MapReduce is a big data processing technique, and a model for how to programmatically implement that technique. Its goal is to sort and filter massive amounts of data into smaller subsets, then distribute those subsets to computing nodes, which process the filtered data in parallel.
In data analytics, this general approach is called split-apply-combine.
A generic MapReduce procedure has three main steps: map, shuffle, and reduce. Each node on the distributed MapReduce system has local access to an arbitrary small portion of the large data set.
- Map: Each node applies the mapping function to its portion of the data, filtering and sorting it according to parameters. The mapped data is output to temporary storage, with a corresponding set of keys (identifying metadata), indicating how the data should be redistributed.
- Shuffle: The mapped data is redistributed to other nodes on the system, so that each node contains groups of key-similar data.
- Reduce: Data is processed in parallel, per node, per key.
The following software and data systems implement MapReduce:
- Hadoop — Developed by the Apache Software Foundation. Written in Java, with a language-agnostic API.
- Spark — Developed by AMPLab at UC Berkeley, with APIs for Python, Java, and Scala.
- Disco — A MapReduce implementation originally developed by Nokia, written in Python and Erlang.
- MapReduce-MCI — Developed at Sandia National Laboratories, with bindings for C, C++, and Python.
- Phoenix — A threaded MapReduce implementation developed at Stanford University, written in C++.
Limitations and alternatives
Due to its constant shuffling of data, MapReduce is poorly suited for iterative algorithms, such as those used in ML (machine learning).

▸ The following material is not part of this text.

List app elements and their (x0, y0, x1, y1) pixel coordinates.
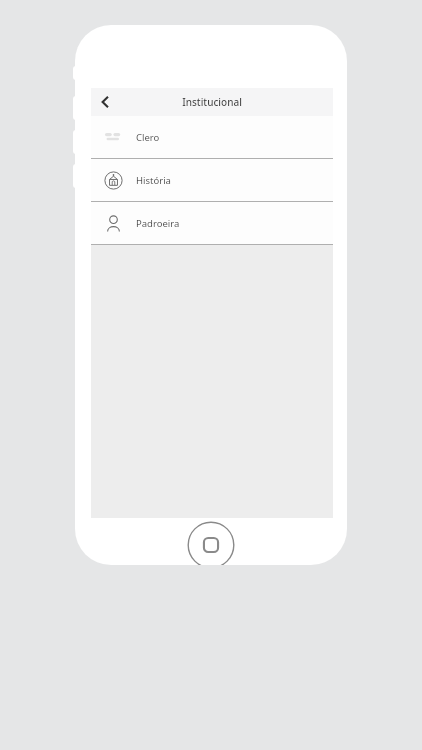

Alternatives to traditional MapReduce, that aim to alleviate these bottlenecks, include:
- Amazon EMR — High-level management for running distributed frameworks on the AWS (Amazon Web Services) platform, such as Hadoop, Spark, Presto, and Flink.
- Flink — An open-source framework for stream processing of incomplete or in-transit data. Optimized for large datasets, developed by Apache.
- Google Cloud Dataflow — Distributed data processing for GCP (Google Cloud Platform).
- Presto — An open-source distributed SQL query engine for big data.